═════ THE RECORDS ═════

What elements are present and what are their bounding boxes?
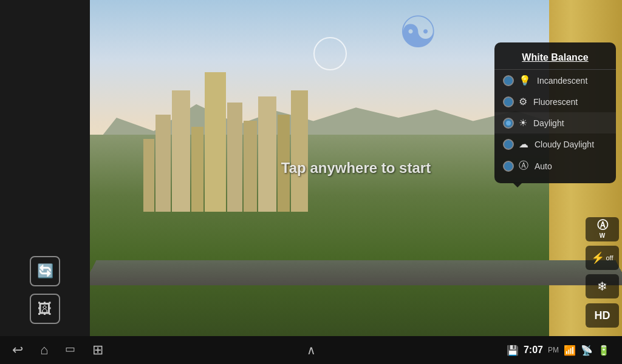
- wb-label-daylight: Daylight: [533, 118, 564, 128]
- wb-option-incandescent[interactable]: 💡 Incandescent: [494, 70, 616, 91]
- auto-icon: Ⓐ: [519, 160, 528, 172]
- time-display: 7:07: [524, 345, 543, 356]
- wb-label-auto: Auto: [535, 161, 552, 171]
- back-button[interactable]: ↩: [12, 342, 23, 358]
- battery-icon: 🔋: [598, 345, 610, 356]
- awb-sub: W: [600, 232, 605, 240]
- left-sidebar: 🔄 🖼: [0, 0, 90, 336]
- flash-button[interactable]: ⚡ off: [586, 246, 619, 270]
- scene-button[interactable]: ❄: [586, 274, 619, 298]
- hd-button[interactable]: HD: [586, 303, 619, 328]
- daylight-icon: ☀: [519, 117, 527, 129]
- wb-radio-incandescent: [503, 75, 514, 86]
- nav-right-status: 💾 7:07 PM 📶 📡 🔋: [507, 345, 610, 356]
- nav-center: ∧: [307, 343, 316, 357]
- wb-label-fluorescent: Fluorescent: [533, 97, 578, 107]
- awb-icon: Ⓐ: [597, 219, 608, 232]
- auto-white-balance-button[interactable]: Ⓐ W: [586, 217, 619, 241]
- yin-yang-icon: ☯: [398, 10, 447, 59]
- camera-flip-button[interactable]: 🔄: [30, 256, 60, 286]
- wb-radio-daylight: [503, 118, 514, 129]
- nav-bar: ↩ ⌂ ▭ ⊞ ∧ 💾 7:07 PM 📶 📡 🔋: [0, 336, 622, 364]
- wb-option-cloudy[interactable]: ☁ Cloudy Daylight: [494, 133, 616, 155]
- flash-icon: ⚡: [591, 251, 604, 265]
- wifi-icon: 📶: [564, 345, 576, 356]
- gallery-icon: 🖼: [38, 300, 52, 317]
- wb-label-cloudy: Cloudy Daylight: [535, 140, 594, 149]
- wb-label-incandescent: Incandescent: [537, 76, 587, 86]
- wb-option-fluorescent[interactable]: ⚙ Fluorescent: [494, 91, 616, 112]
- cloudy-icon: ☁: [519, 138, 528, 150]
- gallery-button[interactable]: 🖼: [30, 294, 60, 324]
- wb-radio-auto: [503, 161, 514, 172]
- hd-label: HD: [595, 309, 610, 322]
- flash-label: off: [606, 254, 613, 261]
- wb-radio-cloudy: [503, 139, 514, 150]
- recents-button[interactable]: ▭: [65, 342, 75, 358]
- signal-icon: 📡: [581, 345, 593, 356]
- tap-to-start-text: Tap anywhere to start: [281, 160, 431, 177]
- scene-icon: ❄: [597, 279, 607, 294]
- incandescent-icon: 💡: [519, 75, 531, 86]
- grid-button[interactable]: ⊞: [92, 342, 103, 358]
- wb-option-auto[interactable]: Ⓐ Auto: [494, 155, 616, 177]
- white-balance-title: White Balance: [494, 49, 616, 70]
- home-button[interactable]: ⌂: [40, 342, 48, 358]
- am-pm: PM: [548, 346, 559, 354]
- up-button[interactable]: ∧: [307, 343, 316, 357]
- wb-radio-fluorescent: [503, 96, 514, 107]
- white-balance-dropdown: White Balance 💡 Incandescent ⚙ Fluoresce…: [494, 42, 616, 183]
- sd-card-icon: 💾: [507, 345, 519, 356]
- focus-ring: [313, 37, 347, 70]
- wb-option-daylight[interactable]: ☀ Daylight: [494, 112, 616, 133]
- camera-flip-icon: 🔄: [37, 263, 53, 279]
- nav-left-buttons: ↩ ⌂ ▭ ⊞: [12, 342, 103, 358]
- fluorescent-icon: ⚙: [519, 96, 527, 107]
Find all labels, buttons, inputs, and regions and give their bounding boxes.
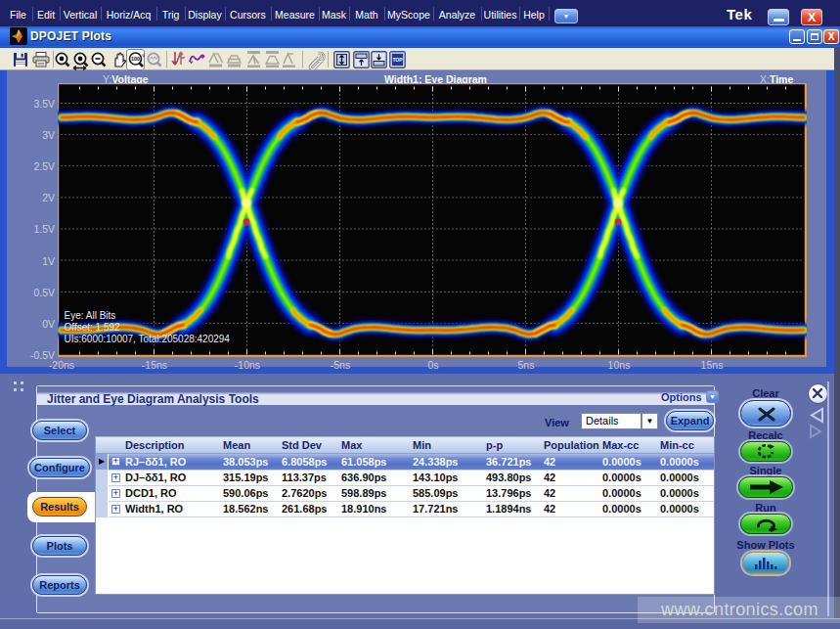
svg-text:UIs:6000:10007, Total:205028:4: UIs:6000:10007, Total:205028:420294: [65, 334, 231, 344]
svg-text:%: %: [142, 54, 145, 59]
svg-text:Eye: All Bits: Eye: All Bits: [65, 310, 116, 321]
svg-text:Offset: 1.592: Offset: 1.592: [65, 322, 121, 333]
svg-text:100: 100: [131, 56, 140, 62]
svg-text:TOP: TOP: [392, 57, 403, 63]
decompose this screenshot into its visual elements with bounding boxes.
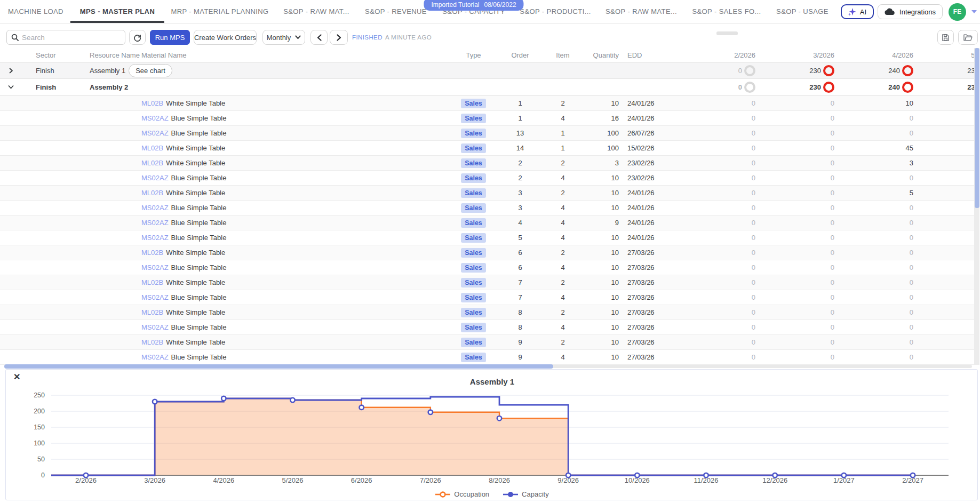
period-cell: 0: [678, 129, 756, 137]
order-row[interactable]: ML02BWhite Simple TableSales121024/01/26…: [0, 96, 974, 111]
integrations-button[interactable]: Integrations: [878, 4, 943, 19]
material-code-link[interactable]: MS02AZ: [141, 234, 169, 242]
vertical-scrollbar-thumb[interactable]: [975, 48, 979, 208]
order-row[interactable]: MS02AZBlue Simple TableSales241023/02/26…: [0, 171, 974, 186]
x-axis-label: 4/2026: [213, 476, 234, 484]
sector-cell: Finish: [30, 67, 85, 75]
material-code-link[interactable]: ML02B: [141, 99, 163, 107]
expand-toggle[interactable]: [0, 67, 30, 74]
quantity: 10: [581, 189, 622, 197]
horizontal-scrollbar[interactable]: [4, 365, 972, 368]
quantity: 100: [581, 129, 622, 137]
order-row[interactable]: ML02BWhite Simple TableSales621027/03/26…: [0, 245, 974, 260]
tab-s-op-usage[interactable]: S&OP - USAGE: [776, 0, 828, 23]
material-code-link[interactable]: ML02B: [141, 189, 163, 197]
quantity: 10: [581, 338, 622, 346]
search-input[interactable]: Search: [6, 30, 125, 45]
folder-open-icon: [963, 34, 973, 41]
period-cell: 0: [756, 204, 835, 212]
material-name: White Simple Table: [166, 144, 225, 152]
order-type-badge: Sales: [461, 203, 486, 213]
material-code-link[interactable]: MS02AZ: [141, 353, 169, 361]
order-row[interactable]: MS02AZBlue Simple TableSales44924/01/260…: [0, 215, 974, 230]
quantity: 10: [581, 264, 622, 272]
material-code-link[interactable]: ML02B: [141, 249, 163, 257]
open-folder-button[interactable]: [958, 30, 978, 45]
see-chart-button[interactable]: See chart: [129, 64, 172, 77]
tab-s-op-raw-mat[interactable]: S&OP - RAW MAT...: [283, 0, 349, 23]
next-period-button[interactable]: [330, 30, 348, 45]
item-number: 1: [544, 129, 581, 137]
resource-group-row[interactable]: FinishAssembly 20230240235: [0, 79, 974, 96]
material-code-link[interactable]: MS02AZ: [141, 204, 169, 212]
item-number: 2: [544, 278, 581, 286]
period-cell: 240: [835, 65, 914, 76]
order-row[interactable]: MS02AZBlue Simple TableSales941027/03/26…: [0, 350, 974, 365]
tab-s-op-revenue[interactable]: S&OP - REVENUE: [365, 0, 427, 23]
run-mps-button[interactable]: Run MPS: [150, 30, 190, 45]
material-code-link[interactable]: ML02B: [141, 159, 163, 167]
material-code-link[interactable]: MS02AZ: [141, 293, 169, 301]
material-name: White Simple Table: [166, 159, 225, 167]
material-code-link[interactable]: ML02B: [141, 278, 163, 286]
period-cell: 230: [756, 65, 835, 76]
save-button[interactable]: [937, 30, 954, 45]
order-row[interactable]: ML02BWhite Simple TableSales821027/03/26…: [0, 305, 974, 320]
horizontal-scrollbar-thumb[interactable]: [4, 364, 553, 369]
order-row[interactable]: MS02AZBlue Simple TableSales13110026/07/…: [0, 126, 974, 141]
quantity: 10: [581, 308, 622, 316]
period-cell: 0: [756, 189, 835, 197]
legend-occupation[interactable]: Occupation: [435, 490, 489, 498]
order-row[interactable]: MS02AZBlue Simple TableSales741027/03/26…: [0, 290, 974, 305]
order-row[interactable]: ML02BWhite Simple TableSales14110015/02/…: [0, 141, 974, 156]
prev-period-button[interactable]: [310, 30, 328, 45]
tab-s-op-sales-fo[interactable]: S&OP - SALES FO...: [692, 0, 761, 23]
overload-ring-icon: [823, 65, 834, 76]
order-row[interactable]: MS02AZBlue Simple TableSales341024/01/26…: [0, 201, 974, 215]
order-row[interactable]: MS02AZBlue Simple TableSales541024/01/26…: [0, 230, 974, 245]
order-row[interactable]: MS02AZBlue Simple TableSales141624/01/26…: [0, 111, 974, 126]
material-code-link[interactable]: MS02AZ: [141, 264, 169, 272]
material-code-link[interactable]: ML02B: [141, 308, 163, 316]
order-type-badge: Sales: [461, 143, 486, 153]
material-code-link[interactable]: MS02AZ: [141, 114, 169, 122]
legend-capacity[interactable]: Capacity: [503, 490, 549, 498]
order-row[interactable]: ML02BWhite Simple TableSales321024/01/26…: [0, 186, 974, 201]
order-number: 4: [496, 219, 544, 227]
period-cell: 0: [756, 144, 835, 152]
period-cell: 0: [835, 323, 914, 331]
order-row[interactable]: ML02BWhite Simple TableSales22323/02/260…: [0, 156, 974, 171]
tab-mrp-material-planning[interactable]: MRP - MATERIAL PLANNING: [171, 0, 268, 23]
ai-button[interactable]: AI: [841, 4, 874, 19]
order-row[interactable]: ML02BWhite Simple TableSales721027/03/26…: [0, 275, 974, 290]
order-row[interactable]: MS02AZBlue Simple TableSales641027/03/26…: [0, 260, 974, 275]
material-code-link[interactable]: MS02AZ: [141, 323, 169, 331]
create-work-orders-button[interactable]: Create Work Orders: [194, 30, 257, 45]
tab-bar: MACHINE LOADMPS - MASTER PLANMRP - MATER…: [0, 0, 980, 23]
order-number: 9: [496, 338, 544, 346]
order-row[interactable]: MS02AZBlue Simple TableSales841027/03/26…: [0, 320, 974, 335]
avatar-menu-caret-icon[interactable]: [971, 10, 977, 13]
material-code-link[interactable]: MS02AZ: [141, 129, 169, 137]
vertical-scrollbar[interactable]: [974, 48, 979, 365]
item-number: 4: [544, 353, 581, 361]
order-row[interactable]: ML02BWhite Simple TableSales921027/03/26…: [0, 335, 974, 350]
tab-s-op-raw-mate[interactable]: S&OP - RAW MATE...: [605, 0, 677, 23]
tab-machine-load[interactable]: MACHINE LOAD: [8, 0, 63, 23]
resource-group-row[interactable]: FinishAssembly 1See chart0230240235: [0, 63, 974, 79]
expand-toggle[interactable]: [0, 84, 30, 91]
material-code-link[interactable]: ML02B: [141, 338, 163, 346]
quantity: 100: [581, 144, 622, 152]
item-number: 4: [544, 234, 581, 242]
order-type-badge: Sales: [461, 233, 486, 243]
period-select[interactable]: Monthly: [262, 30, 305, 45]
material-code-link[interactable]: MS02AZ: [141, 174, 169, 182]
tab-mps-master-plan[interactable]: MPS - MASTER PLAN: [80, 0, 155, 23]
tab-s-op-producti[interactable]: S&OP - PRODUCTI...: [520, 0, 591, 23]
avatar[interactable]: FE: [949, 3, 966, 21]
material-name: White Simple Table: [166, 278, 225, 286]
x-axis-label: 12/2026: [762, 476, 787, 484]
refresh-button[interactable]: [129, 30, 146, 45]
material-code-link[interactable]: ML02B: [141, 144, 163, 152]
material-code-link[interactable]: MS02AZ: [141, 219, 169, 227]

═════

## EXERCISE GOAL
Count every line of the entries that holds the string "expand". Please answer with the count alone.

## RESPONSE TO THIS TASK
2